As I gained elevation on my last Kuilau hike, the sun began to dry out the ruts, and some of the smaller creatures began to move across the trail while attempting to remain unseen. Can you spot the tiny gecko in the picture below?
There is no potable water available along the trail, but edible fruit is abundant in season. On my first hike, someone told me the vine-y little briar with the white, five-petal blossom was wild raspberry, but on tasting I discovered it was something I had known on the mainland as thimbleberry (Rubus rosaefolius), also known as: West Indian raspberry (ola’a), roseleaf raspberry, or rose-leaf bramble.
Both guava (Psidium guajava), and its invasive cousin strawberry guava (Psidium cattleianum) are also prevalent at lower elevations along the trail, and while the low hanging fruit is almost always picked bare, the fragrance of the remnants is intoxicating.
Farther along, I saw a strange vine with what appeared to be potatoes growing from it. The air potato or bitter yam (Dioscorea bulbifera) is best left alone. For one thing, it’s invasive, but most importantly, while it may be pleasing to the eye in the wild, it is almost certainly poisonous.
Other vines, although invasive, are not quite so dangerous. Monstera (Monstera deliciosa) is ubiquitous in Hawaii, and internet search results highlight its delicious aspects.
These prehistoric giants thrive in heavy shade as well as on bright, open slopes all along the trail. Due to my limited botanical knowledge, I cannot tell whether the fern pictured below is the native Hapu’u Pulu (Cibotium splendens), or the invasive Australian Tree Fern (Cyathea Cooperi), but like a tinkling bell in a light breeze or trickling water, its presence is soothing and cooling.

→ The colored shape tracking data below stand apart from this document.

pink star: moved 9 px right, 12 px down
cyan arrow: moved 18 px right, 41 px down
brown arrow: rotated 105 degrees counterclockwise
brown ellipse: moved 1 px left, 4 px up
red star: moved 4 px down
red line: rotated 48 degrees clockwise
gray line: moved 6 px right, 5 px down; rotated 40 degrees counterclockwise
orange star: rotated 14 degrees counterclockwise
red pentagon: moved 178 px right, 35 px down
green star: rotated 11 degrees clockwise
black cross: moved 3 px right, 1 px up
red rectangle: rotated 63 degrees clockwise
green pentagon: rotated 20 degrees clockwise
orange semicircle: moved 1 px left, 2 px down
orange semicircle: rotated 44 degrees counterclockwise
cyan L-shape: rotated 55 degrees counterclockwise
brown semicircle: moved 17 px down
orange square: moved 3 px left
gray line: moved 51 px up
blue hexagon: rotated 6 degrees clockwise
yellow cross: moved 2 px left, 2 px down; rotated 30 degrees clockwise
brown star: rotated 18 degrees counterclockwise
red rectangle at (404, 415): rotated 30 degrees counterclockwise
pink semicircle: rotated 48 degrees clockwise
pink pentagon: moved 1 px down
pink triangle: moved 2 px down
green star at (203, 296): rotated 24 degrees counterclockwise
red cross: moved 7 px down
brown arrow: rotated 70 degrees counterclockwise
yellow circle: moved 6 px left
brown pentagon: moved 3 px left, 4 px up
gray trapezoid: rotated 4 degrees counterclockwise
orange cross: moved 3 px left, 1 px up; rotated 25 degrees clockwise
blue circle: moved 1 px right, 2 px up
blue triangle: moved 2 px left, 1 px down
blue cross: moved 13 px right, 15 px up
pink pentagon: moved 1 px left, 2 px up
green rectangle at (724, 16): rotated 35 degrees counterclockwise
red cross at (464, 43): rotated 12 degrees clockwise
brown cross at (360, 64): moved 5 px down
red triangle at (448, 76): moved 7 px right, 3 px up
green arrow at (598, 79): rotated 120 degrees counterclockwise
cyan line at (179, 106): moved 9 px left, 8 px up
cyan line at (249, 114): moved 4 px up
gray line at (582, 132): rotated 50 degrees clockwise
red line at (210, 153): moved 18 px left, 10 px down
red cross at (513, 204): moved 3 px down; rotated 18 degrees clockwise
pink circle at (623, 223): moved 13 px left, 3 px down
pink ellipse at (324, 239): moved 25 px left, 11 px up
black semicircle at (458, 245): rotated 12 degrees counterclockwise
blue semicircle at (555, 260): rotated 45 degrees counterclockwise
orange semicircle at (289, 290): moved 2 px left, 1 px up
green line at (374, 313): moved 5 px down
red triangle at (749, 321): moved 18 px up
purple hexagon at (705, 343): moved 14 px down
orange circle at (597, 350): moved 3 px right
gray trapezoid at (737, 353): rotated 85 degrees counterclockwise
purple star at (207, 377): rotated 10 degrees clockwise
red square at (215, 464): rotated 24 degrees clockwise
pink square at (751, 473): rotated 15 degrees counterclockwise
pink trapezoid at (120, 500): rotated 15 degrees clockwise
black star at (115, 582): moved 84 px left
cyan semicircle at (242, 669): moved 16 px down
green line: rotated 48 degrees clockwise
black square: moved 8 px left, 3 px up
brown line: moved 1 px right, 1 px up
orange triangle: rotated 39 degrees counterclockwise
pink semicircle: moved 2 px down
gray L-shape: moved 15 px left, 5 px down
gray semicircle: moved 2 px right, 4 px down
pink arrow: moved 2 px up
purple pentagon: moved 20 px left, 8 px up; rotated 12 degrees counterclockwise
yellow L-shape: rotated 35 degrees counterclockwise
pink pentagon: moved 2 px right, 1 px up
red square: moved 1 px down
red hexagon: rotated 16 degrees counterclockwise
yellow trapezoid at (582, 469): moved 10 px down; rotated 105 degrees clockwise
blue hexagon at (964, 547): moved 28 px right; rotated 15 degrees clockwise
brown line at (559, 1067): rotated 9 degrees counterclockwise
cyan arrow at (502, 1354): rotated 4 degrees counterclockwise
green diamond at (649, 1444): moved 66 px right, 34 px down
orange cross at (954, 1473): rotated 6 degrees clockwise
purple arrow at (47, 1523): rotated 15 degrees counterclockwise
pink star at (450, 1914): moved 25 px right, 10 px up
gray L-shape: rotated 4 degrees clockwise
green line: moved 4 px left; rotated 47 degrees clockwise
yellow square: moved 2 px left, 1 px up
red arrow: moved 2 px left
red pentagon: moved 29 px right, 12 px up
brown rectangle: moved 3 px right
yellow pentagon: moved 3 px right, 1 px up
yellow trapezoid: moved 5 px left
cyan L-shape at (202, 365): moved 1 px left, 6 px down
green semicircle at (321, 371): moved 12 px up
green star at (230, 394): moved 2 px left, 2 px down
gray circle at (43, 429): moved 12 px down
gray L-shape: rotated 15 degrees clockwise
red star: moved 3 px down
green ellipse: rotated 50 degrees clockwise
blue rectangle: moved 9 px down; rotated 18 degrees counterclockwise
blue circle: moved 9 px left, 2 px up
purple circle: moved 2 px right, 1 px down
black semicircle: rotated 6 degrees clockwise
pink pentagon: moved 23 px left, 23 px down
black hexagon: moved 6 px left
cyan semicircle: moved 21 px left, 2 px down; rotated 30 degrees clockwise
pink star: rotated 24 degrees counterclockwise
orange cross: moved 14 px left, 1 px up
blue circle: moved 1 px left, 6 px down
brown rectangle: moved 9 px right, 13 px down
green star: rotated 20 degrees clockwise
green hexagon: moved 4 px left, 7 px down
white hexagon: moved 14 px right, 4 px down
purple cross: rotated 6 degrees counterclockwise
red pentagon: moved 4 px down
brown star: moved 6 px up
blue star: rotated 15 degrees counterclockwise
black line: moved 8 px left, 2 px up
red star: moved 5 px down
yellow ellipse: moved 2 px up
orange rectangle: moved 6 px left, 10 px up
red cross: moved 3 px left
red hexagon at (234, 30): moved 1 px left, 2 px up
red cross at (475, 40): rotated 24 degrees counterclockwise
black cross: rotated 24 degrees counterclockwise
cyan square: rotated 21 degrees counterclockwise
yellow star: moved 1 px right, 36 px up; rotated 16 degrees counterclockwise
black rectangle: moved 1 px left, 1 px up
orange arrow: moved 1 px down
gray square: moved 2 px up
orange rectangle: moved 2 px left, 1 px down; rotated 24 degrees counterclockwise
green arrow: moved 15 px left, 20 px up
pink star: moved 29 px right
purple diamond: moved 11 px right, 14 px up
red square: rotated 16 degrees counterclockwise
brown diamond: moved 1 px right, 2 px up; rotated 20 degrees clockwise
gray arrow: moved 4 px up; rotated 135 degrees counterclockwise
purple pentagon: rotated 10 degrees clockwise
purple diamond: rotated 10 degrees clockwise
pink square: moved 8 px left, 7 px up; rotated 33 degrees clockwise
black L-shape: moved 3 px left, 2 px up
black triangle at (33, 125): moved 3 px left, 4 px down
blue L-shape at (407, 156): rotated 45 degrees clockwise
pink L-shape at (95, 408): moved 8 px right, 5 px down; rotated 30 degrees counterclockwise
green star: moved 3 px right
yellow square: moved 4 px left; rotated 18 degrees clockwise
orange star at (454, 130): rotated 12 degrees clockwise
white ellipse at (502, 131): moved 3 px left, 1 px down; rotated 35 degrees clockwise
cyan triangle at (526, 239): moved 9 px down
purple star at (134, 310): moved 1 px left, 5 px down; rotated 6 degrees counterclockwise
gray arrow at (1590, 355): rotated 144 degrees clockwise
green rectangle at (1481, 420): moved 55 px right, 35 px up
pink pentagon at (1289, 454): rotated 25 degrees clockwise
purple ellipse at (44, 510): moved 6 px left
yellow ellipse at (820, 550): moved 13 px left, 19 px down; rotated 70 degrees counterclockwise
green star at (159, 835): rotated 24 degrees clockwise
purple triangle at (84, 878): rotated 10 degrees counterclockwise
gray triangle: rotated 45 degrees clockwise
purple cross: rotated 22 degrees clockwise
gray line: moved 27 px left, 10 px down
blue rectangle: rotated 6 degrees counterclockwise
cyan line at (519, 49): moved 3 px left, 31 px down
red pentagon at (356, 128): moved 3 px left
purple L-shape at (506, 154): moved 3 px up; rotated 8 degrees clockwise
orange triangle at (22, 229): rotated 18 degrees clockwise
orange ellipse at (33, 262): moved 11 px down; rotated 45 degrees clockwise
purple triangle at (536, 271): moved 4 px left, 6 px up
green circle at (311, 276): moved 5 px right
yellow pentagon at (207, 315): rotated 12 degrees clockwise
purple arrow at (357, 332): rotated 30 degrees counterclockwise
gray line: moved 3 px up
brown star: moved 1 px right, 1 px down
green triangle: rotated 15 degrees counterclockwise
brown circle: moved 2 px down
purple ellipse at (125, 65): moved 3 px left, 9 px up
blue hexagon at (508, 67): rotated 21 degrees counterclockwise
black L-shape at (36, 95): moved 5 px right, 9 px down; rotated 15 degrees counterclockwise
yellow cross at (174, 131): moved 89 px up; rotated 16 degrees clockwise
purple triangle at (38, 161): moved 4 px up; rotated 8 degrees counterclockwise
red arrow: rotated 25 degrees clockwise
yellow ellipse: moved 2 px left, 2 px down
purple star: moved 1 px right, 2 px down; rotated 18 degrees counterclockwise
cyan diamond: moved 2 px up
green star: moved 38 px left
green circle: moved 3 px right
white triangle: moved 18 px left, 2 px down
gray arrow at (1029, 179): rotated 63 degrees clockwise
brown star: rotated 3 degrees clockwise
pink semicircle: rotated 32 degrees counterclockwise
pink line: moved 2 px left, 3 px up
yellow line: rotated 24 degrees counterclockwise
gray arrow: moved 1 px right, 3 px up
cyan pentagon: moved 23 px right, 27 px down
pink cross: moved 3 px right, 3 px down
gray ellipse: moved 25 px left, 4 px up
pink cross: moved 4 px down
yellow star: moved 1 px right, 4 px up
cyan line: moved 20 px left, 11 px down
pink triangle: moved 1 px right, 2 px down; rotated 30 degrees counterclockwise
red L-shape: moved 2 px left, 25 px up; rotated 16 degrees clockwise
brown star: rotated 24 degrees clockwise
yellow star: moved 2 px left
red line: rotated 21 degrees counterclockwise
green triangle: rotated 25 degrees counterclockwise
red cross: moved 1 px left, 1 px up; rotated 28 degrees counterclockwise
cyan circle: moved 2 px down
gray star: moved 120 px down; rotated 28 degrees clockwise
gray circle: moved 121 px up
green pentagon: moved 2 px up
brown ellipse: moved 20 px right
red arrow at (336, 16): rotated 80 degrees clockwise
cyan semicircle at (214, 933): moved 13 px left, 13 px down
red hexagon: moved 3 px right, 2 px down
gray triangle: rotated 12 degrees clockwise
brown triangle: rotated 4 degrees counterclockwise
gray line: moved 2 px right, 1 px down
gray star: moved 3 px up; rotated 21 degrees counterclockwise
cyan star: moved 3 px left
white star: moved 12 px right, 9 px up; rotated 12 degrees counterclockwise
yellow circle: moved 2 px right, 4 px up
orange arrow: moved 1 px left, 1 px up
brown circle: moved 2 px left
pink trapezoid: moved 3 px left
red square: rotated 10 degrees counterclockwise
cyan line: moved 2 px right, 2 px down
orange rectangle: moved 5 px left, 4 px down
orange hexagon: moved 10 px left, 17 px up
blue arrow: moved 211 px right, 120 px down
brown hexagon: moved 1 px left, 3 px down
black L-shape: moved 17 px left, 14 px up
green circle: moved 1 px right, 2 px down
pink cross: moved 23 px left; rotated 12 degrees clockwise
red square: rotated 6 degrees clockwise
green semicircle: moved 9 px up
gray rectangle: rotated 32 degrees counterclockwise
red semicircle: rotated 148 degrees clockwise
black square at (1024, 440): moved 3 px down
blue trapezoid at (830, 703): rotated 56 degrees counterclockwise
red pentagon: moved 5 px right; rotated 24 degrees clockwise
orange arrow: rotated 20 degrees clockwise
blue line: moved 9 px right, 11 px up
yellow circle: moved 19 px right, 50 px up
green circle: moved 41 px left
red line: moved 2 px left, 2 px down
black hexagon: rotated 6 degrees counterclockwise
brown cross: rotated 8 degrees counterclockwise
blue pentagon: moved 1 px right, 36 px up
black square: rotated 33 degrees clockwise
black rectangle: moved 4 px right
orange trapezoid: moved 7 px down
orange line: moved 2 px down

Easily recognizable, common era ferns along the trail were much easier to identify because of their similarity to those I had known at Hoyt Arboretum in Portland, Oregon. The most common fern along the lower ridge, as well as many other trails, is the Asian Sword Fern (Nephrolepis brownii aka multiflora), often seen among smaller, lacy ferns that I cannot readily identify.
Around the half-mile mark the landscape grows more interesting. The shadowy “amphitheater” shown here is an eastern crater below Mt. Wai‘ale‘ale (‘rippling waters’) known as the Blue Hole.
A little less than three quarters of a mile along, a break in the trees permits this splendid view across the valleys of the Keāhua (‘the swelling, as a wave’) and Kāwī streams to the saddle between Mt. Wai‘ale‘ale and the Makaleha (‘to look about, as in wonder’) mountains. The peak in the distance is Keana‘awi Ridge.
Eucalyptus tree are prevalent at the three-quarter mile point as well. As a matter of fact, there is a tunnel of eucalyptus on the Moalepe Trail, about a quarter mile past the bridge that separates these two trails. When conditions are just right, a little warmer and much drier, the scent of the eucalyptus is almost overpowering. As shown below, the eucalyptus not only provide shade for the understory, but a home for other plants as well.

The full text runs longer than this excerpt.